Si le cottage évoque la maison familiale à deux étages, le bungalow, lui, est le symbole de la maison de plain-pied, accessible et pratique. C'est la maison de la classe moyenne, celle qui a colonisé nos banlieues après la Deuxième Guerre mondiale.

Pourtant, si vous voyagez en Inde ou en Californie, vous réaliserez que le mot « bungalow » ne désigne pas du tout ce que nous imaginons ici. C'est une histoire fascinante de mots qui voyagent, s'adaptent et finissent par définir notre paysage résidentiel.

L'origine du mot : l'influence coloniale en Inde

Pour comprendre le bungalow, il faut traverser l'océan jusqu'en Inde.
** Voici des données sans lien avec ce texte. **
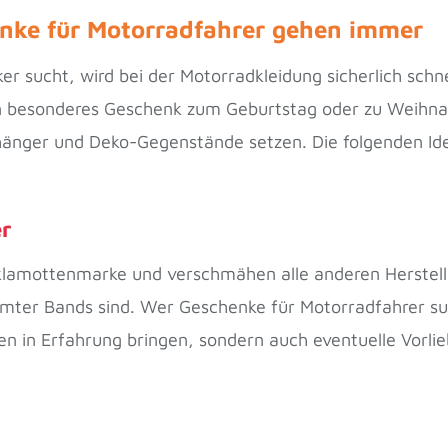
enke für Motorradfahrer gehen immer
r sucht, wird bei der Motorradkleidung sicherlich schne
 besonderes Geschenk zum Geburtstag oder zu Weihnach
nhänger und Deko-Gegenstände setzen. Die folgenden Id
er
sklamottenmarke und verschmähen alle anderen Herstelle
mter Bands sind. Wer Geschenke für Motorradfahrer such
n in Erfahrung bringen, sondern auch eventuelle Vorl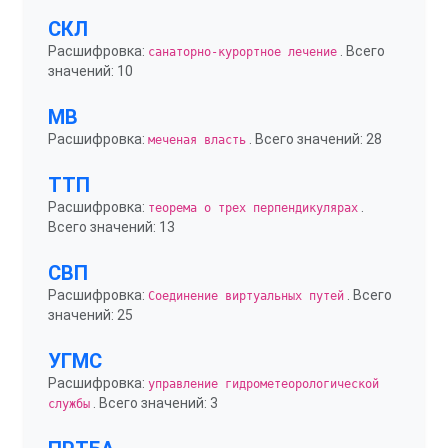
СКЛ
Расшифровка:
. Всего
санаторно-курортное лечение
значений: 10
МВ
Расшифровка:
. Всего значений: 28
меченая власть
ТТП
Расшифровка:
.
теорема о трех перпендикулярах
Всего значений: 13
СВП
Расшифровка:
. Всего
Соединение виртуальных путей
значений: 25
УГМС
Расшифровка:
управление гидрометеорологической
. Всего значений: 3
службы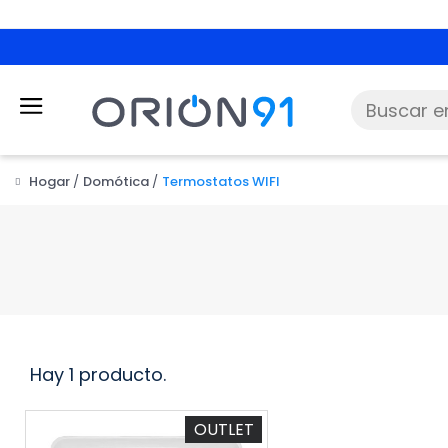
Hogar
Domótica
Termostatos WIFI
Hay 1 producto.
OUTLET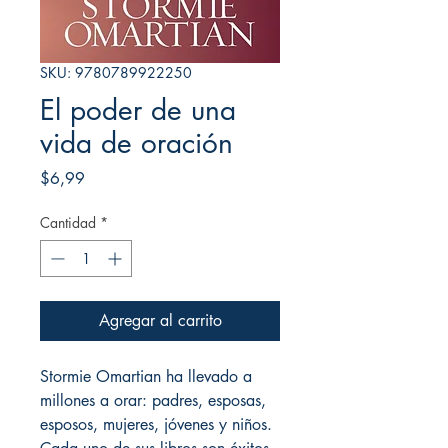
SKU: 9780789922250
El poder de una
vida de oración
Precio
$6,99
Cantidad
*
Agregar al carrito
Stormie Omartian ha llevado a
millones a orar: padres, esposas,
esposos, mujeres, jóvenes y niños.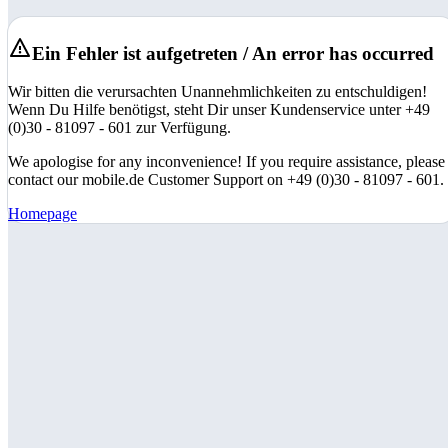
Ein Fehler ist aufgetreten / An error has occurred
Wir bitten die verursachten Unannehmlichkeiten zu entschuldigen!
Wenn Du Hilfe benötigst, steht Dir unser Kundenservice unter +49
(0)30 - 81097 - 601 zur Verfügung.
We apologise for any inconvenience! If you require assistance, please
contact our mobile.de Customer Support on +49 (0)30 - 81097 - 601.
Homepage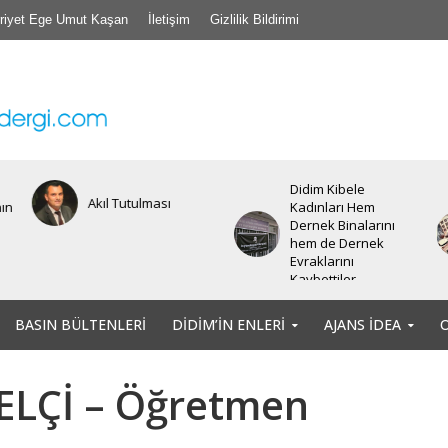
riyet Ege Umut Kaşan
İletişim
Gizlilik Bildirimi
Didim Kibele
Akıl Tutulması
nın
Kadınları Hem
Dernek Binalarını
hem de Dernek
Evraklarını
Kaybettiler.
BASIN BÜLTENLERI
DIDIM’IN ENLERI
AJANS İDEA
 ELÇİ – Öğretmen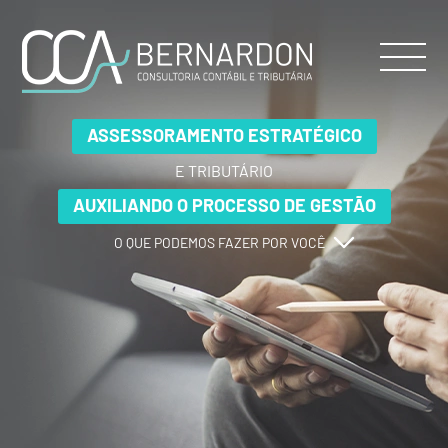
ASSESSORAMENTO ESTRATÉGICO
ASSESSORAMENTO ESTRATÉGICO
ASSESSORAMENTO ESTRATÉGICO
E TRIBUTÁRIO
E TRIBUTÁRIO
E TRIBUTÁRIO
AUXILIANDO O PROCESSO DE GESTÃO
AUXILIANDO O PROCESSO DE GESTÃO
AUXILIANDO O PROCESSO DE GESTÃO
O QUE PODEMOS FAZER POR VOCÊ
O QUE PODEMOS FAZER POR VOCÊ
O QUE PODEMOS FAZER POR VOCÊ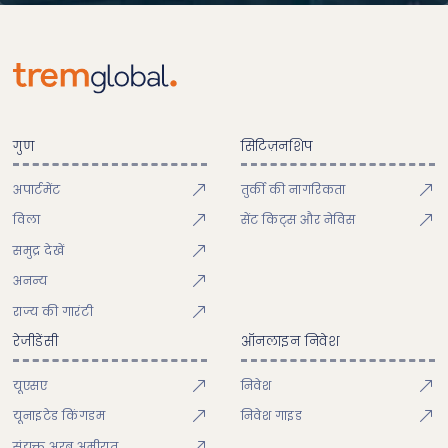
गुण
सिटिज़नशिप
अपार्टमेंट
तुर्की की नागरिकता
विला
सेंट किट्स और नेविस
समुद्र देखें
अनन्य
राज्य की गारंटी
रेजीडेंसी
ऑनलाइन निवेश
यूएसए
निवेश
यूनाइटेड किंगडम
निवेश गाइड
संयुक्त अरब अमीरात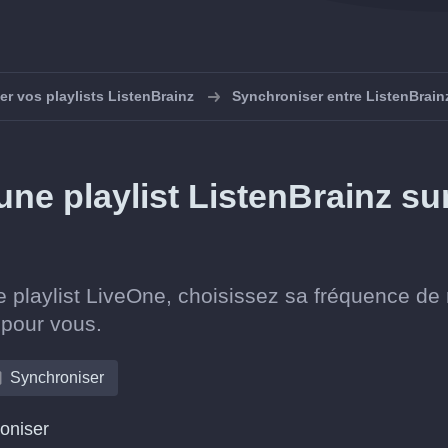
r vos playlists ListenBrainz
Synchroniser entre ListenBrain
e playlist ListenBrainz su
e playlist LiveOne, choisissez sa fréquence de
r pour vous.
Synchroniser
roniser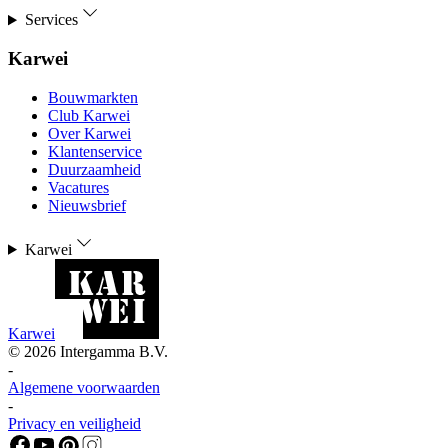
Services
Karwei
Bouwmarkten
Club Karwei
Over Karwei
Klantenservice
Duurzaamheid
Vacatures
Nieuwsbrief
Karwei
Karwei
©
2026
Intergamma B.V.
-
Algemene voorwaarden
-
Privacy en veiligheid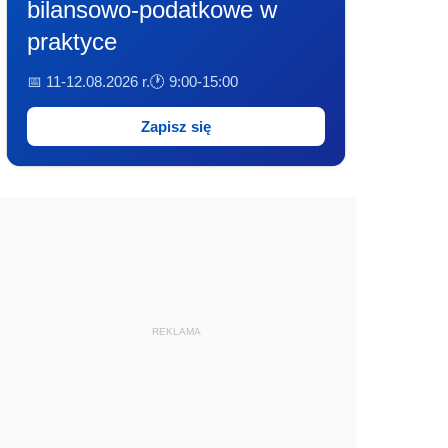
bilansowo-podatkowe w
praktyce
📅 11-12.08.2026 r.
🕐 9:00-15:00
Zapisz się
REKLAMA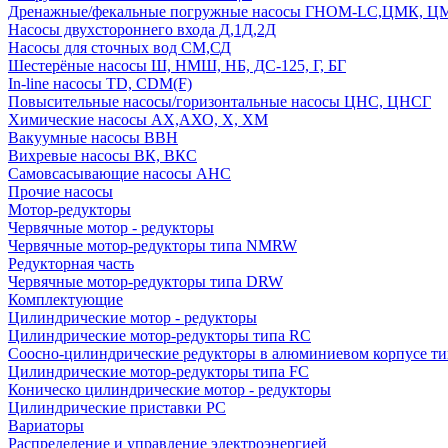
Дренажные/фекальные погружные насосы ГНОМ-LC,ЦМК, 
Насосы двухстороннего входа Д,1Д,2Д
Насосы для сточных вод СМ,СД
Шестерёные насосы Ш, НМШ, НБ, ДС-125, Г, БГ
In-line насосы TD, CDM(F)
Повысительные насосы/горизонтальные насосы ЦНС, ЦНСГ
Химические насосы АХ,АХО, Х, ХМ
Вакуумные насосы ВВН
Вихревые насосы ВК, ВКС
Самовсасывающие насосы АНС
Прочие насосы
Мотор-редукторы
Червячные мотор - редукторы
Червячные мотор-редукторы типа NMRW
Редукторная часть
Червячные мотор-редукторы типа DRW
Комплектующие
Цилиндрические мотор - редукторы
Цилиндрические мотор-редукторы типа RC
Соосно-цилиндрические редукторы в алюминиевом корпусе т
Цилиндрические мотор-редукторы типа FC
Коническо цилиндрические мотор - редукторы
Цилиндрические приставки PC
Вариаторы
Распределение и управление электроэнергией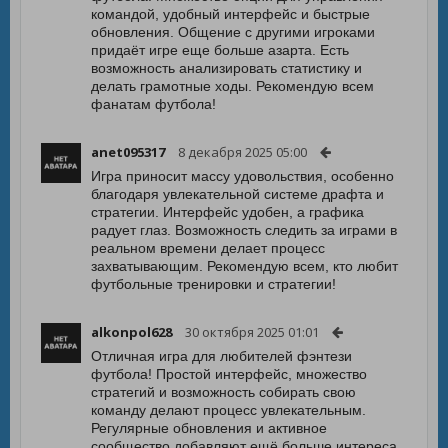
командой, удобный интерфейс и быстрые
обновления. Общение с другими игроками
придаёт игре еще больше азарта. Есть
возможность анализировать статистику и
делать грамотные ходы. Рекомендую всем
фанатам футбола!
anet095317
8 декабря 2025 05:00
Игра приносит массу удовольствия, особенно
благодаря увлекательной системе драфта и
стратегии. Интерфейс удобен, а графика
радует глаз. Возможность следить за играми в
реальном времени делает процесс
захватывающим. Рекомендую всем, кто любит
футбольные тренировки и стратегии!
alkonpol628
30 октября 2025 01:01
Отличная игра для любителей фэнтези
футбола! Простой интерфейс, множество
стратегий и возможность собирать свою
команду делают процесс увлекательным.
Регулярные обновления и активное
сообщество добавляют ещё больше интереса.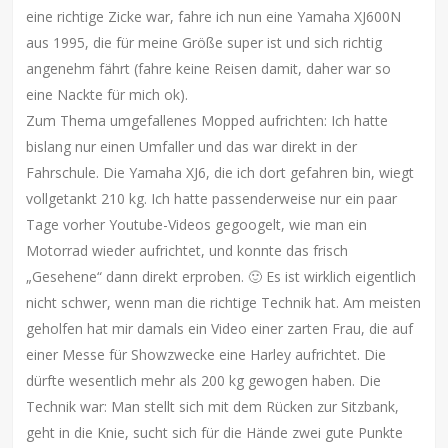
eine richtige Zicke war, fahre ich nun eine Yamaha XJ600N
aus 1995, die für meine Größe super ist und sich richtig
angenehm fährt (fahre keine Reisen damit, daher war so
eine Nackte für mich ok).
Zum Thema umgefallenes Mopped aufrichten: Ich hatte
bislang nur einen Umfaller und das war direkt in der
Fahrschule. Die Yamaha XJ6, die ich dort gefahren bin, wiegt
vollgetankt 210 kg. Ich hatte passenderweise nur ein paar
Tage vorher Youtube-Videos gegoogelt, wie man ein
Motorrad wieder aufrichtet, und konnte das frisch
„Gesehene“ dann direkt erproben. 🙂 Es ist wirklich eigentlich
nicht schwer, wenn man die richtige Technik hat. Am meisten
geholfen hat mir damals ein Video einer zarten Frau, die auf
einer Messe für Showzwecke eine Harley aufrichtet. Die
dürfte wesentlich mehr als 200 kg gewogen haben. Die
Technik war: Man stellt sich mit dem Rücken zur Sitzbank,
geht in die Knie, sucht sich für die Hände zwei gute Punkte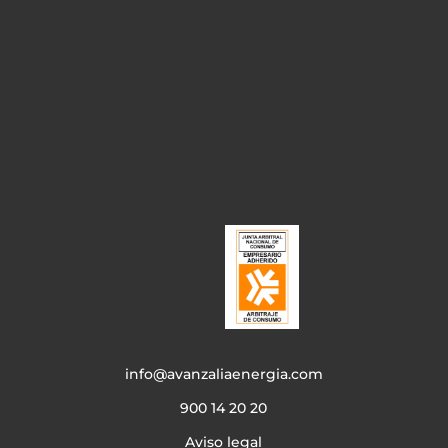
info@avanzaliaenergia.com
900 14 20 20
Aviso legal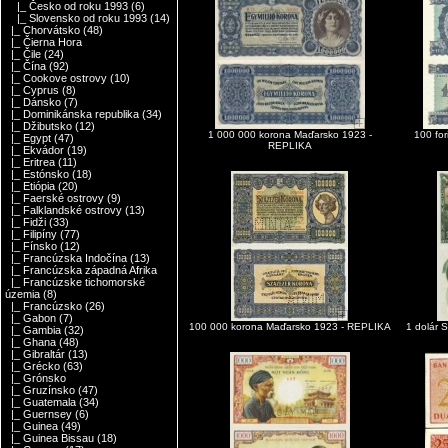
|_ Česko od roku 1993
(6)
|_ Slovensko od roku 1993
(14)
|_ Chorvátsko
(48)
|_ Čierna Hora
|_ Čile
(24)
|_ Čína
(92)
|_ Cookove ostrovy
(10)
|_ Cyprus
(8)
|_ Dánsko
(7)
|_ Dominikánska republika
(34)
|_ Džibutsko
(12)
1 000 000 korona Maďarsko 1923 -
100 fo
|_ Egypt
(47)
REPLIKA
|_ Ekvádor
(19)
|_ Eritrea
(11)
|_ Estónsko
(18)
|_ Etiópia
(20)
|_ Faerské ostrovy
(9)
|_ Falklandské ostrovy
(13)
|_ Fidži
(33)
|_ Filipíny
(77)
|_ Fínsko
(12)
|_ Francúzska Indočína
(13)
|_ Francúzska západná Afrika
|_ Francúzske tichomorské
územia
(8)
|_ Francúzsko
(26)
|_ Gabon
(7)
100 000 korona Maďarsko 1923 - REPLIKA
1 dolár
|_ Gambia
(32)
|_ Ghana
(48)
|_ Gibraltár
(13)
|_ Grécko
(63)
|_ Grónsko
|_ Gruzínsko
(47)
|_ Guatemala
(34)
|_ Guernsey
(6)
|_ Guinea
(49)
|_ Guinea Bissau
(18)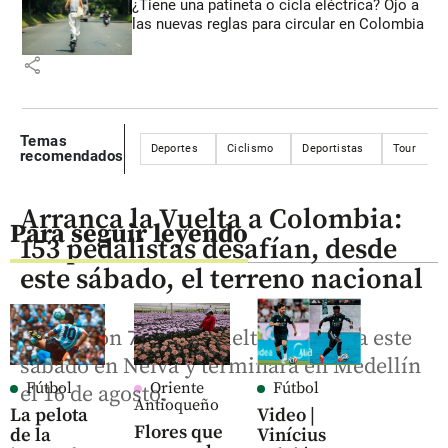
¿Tiene una patineta o cicla eléctrica? Ojo a
las nuevas reglas para circular en Colombia
share
Temas
Deportes
Ciclismo
Deportistas
Tour
recomendados
Arranca la Vuelta a Colombia:
Para seguir leyendo
153 pedalistas desafían, desde
este sábado, el terreno nacional
La edición 76 de la Vuelta comienza este
sábado en Neiva y terminará en Medellín
Fútbol
Oriente
Fútbol
el 16 de agosto.
Antioqueño
La pelota
Video |
Flores que
de la
Vinícius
Le mot provient du terme « bangla », issu des langues indo-aryennes du 17e siècle, qui signifie littéralement « appartenant au Bengale », une région du sous-continent indien. Pendant la colonisation britannique, les administrateurs et militaires anglais cherchaient des habitations adaptées au climat chaud et humide de l'Inde. Ils ont découvert les maisons traditionnelles du Bengale : des structures simples, de plain-pied, construites en matériaux légers, avec des pièces spacieuses et une large véranda ombragée tout autour.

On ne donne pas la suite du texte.